Port not ready for buildup
Businessman: Increase capacity, improve efficiency
By Gaynor Dumat-ol Daleno
Pacific Daily News
May 22, 2007
A Defense Department representative has identified the local government-run seaport as a potential chokepoint in the upcoming massive military buildup on Guam, a member of the local business community said yesterday.
The military buildup -- and its ripple effect on the already robust housing market -- is expected to double the volume of cargo entering through the island's only civilian seaport, which is being run by the Port Authority of Guam.
How island officials will handle the port issue -- and whether their actions will be made in time for the buildup within the next several years -- has an effect on the standard of living of everyone on the island, businessman Carl Peterson said.
Peterson voiced his concern in light of what he called sincere and straightforward comments Friday by Gary Kuwabara from the Defense Department's Office of Economic Adjustment.
Kuwabara is the Office of Economic Adjustment's point man for military buildup issues on Guam and makes periodic visits to the island from Washington, D.C. He spoke Friday after subcommittee representatives of the governor's task force on military buildup gave status reports.
Peterson attended the meeting as a Guam Chamber of Commerce representative, but the comments he made for this story were not made on behalf of the Chamber.
Peterson said Kuwabara had mentioned the need for upgrades to the seaport.
A more efficiently run port ensures on-time delivery of goods for Guam consumers, businesses and government entities, but a major breakdown in cargo movement could lead to shortages and possibly more expensive goods, as was Guam's experience years ago.
With the buildup's expected $10 billion to $15 billion cost, the local community also is expected to see substantial economic growth.
The reason for the urgency, said Peterson of the need to modernize the port's operations and expand its capacity, is that every Guam resident's standard of living will be adversely affected if the port stays stagnant.
All the construction related to the relocation of about 8,000 members of the Third Marine Expeditionary Force and their approximately 9,000 dependents from Okinawa must be done within the next several years.
Based on the agreement between the U.S. and Japan, the relocation must happen by 2014. Japan is picking up about 60 percent of the relocation cost.
According to Peterson, Kuwabara at Friday's meeting of the governor's task force on military buildup said when the buildup is at full blast, 72,500 military supply containers are expected to be shipped to Guam in the span of one year.
Kuwabara could not be reached for comment yesterday.
The port has handled an average of 84,000 containers annually, its management stated.
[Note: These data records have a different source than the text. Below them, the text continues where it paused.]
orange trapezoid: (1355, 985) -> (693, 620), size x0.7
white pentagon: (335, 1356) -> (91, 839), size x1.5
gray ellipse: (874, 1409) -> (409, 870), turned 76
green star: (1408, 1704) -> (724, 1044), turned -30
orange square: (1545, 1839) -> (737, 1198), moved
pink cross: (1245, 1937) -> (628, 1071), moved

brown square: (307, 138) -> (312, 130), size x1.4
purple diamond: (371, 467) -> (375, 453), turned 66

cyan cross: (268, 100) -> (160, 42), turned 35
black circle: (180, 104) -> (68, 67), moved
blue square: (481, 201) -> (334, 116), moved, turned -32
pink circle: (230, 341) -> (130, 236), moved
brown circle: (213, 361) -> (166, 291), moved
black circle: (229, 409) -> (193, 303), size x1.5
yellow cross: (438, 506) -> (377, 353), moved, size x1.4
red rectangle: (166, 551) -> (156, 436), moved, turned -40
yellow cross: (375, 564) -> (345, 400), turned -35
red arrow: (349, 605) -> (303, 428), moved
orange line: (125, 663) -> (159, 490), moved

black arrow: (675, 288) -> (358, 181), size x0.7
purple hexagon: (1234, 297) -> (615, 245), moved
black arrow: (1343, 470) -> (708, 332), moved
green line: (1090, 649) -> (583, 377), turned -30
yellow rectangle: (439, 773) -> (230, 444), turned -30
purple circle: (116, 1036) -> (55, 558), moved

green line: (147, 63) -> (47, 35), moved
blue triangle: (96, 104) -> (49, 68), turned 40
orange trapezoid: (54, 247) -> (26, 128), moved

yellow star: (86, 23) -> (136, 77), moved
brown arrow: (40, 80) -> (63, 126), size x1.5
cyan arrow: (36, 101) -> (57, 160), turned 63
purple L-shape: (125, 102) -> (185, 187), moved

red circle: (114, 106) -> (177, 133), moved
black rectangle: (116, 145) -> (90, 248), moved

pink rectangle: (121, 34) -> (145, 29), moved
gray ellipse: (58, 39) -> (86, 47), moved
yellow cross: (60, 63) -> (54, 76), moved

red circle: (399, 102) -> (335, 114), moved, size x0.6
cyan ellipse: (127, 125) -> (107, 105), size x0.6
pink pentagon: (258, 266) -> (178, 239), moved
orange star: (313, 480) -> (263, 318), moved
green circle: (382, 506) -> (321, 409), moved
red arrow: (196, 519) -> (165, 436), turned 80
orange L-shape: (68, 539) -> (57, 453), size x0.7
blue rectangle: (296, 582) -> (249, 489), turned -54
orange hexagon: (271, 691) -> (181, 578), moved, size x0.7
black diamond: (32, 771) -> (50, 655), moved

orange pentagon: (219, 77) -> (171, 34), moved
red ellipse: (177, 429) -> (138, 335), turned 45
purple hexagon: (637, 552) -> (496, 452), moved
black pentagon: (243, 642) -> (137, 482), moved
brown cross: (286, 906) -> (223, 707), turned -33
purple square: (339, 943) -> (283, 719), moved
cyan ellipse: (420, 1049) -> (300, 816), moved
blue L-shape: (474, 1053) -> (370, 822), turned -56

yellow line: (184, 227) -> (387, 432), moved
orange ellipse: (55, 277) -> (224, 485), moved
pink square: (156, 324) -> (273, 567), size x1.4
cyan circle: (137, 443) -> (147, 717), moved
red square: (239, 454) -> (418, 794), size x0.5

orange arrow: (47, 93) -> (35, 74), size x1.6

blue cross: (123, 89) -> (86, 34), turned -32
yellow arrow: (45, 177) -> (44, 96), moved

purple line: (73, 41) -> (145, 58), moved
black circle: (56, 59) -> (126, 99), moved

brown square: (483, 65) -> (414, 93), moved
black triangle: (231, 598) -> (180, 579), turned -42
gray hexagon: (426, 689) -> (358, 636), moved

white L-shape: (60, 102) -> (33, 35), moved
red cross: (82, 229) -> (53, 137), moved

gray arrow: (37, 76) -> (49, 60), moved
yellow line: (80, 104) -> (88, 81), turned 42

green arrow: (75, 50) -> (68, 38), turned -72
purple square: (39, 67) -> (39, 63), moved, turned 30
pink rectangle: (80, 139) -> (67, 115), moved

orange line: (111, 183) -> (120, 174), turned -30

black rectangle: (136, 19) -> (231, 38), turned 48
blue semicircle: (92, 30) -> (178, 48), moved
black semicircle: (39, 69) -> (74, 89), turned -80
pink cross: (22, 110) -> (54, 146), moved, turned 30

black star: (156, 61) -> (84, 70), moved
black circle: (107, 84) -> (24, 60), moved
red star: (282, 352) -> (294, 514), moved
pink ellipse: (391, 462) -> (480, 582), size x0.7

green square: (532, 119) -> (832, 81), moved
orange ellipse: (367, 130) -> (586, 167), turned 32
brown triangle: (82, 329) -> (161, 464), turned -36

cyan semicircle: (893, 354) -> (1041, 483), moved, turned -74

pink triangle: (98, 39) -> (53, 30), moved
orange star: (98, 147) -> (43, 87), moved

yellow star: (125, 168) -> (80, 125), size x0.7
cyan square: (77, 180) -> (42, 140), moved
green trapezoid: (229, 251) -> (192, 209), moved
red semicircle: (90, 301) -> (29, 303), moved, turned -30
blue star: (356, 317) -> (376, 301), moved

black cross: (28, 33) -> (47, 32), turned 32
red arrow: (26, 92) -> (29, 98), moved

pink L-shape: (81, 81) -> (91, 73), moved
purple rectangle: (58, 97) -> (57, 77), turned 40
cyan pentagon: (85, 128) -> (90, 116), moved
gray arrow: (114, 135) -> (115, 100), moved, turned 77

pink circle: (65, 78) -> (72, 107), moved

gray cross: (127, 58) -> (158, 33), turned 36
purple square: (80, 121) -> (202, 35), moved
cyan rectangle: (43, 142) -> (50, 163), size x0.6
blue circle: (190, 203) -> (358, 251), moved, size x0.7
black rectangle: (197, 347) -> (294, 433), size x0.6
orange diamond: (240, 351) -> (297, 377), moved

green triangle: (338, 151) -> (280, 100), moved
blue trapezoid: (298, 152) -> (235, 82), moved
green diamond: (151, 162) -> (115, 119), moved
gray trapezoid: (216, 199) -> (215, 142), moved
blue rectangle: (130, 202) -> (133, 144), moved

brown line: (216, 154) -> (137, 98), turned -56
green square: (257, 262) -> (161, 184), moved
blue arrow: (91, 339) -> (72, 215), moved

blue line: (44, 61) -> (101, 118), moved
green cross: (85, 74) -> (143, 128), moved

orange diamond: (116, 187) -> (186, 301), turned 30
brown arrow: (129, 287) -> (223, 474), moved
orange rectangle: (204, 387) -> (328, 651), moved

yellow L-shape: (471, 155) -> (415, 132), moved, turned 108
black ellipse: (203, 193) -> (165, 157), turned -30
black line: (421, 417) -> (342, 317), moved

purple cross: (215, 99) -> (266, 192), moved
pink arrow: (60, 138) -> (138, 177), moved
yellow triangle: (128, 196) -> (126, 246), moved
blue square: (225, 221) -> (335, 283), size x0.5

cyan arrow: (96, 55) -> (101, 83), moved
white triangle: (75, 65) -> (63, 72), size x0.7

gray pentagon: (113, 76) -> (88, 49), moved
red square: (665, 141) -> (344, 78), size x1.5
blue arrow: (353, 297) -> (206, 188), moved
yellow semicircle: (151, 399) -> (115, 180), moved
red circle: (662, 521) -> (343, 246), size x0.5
Based on Kuwabara's comment at the task force meeting, Peterson said the sense he got was that the local government must make enormous changes to bring the port up to speed with the anticipated surge in incoming cargo traffic.
In addition to military supplies, the island also is expected to see a surge in shipment of construction materials to meet the demands of a booming housing market.
Logistics and shipping companies last year said that if one gantry crane breaks down, even before the buildup occurs, the island economy could be held hostage by an equipment malfunction.
Peterson suggested that the Port Authority of Guam should invite the world's experts on running ports to submit proposals for how they can better run the seaport and how much it would cost for them to do so.
The port agency's attempt last year to hand over cargo handling operations to a private operator has failed.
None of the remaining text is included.